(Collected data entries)
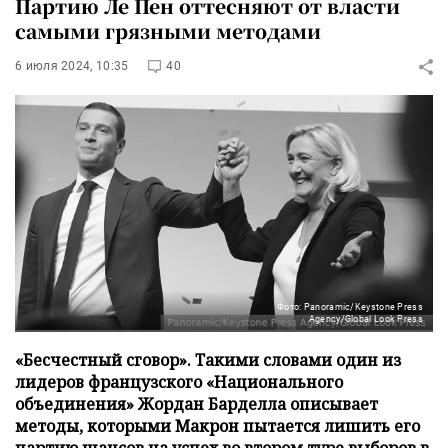
Партию Ле Пен оттесняют от власти
самыми грязными методами
6 июля 2024, 10:35
40
Фото: Panoramic/Keystone Press
Agency/Global Look Press
«Бесчестный сговор». Такими словами один из
лидеров французского «Национального
объединения» Жордан Барделла описывает
методы, которыми Макрон пытается лишить его
партию шансов на успех во втором туре выборов в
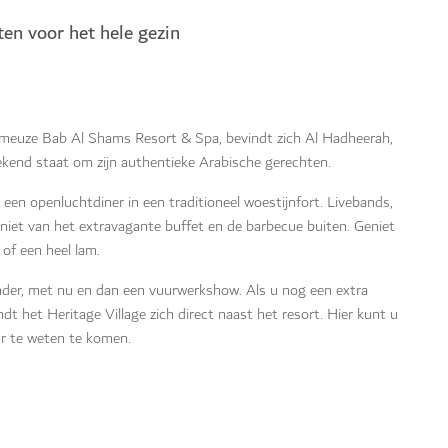
ten voor het hele gezin
fameuze Bab Al Shams Resort & Spa, bevindt zich Al Hadheerah,
bekend staat om zijn authentieke Arabische gerechten.
en openluchtdiner in een traditioneel woestijnfort. Livebands,
niet van het extravagante buffet en de barbecue buiten. Geniet
 of een heel lam.
nder, met nu en dan een vuurwerkshow. Als u nog een extra
t het Heritage Village zich direct naast het resort. Hier kunt u
r te weten te komen.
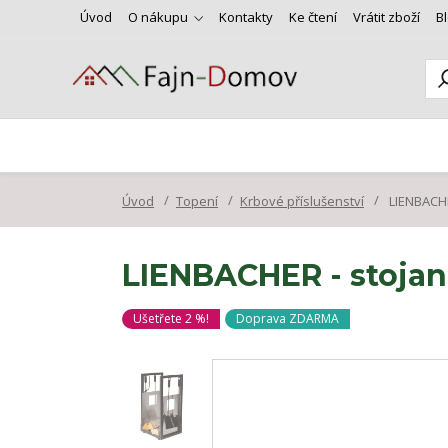
Úvod
O nákupu
Kontakty
Ke čtení
Vrátit zboží
B
Úvod
Topení
Krbové příslušenství
LIENBACHE
LIENBACHER - stojan
Ušetřete 2 %!
Doprava ZDARMA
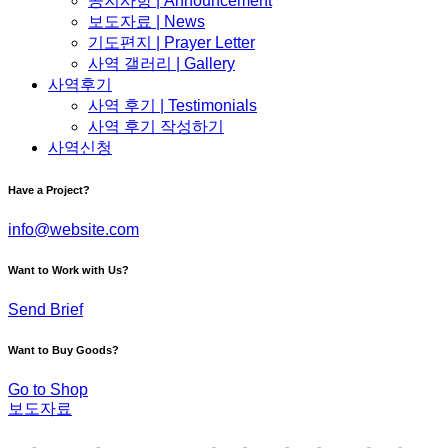
공지사항 | Announcement
보도자료 | News
기도편지 | Prayer Letter
사역 갤러리 | Gallery
사역후기
사역 후기 | Testimonials
사역 후기 작성하기
사역신청
Have a Project?
info@website.com
Want to Work with Us?
Send Brief
Want to Buy Goods?
Go to Shop
보도자료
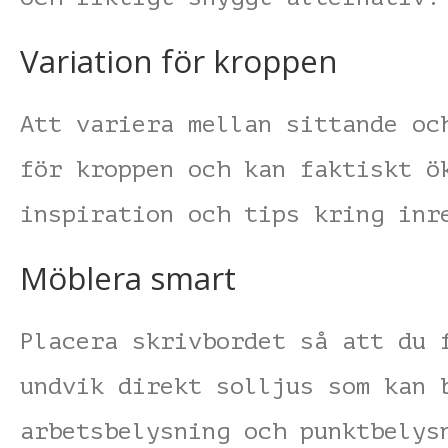
Variation för kroppen
Att variera mellan sittande oc
för kroppen och kan faktiskt ö
inspiration och tips kring in
Möblera smart
Placera skrivbordet så att du 
undvik direkt solljus som kan 
arbetsbelysning och punktbelys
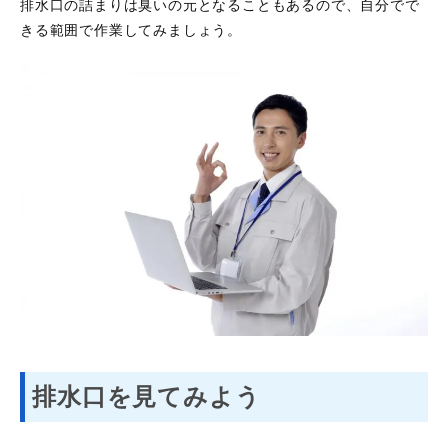
排水口の詰まりは臭いの元となることもあるので、自分でで
きる範囲で作業してみましょう。
排水口を見てみよう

Exercise aim:
Print the stretch of the data from the line with "Att variera mellan sittande oc" through its last line, exactly and with both ends kept. Omit pictures.

Exercise solution:
Att variera mellan sittande oc
för kroppen och kan faktiskt ö
inspiration och tips kring in
Möblera smart
Placera skrivbordet så att du 
undvik direkt solljus som kan 
arbetsbelysning och punktbelys
排水口の詰まりは臭いの元となることもあるので、自分でで
きる範囲で作業してみましょう。
排水口を見てみよう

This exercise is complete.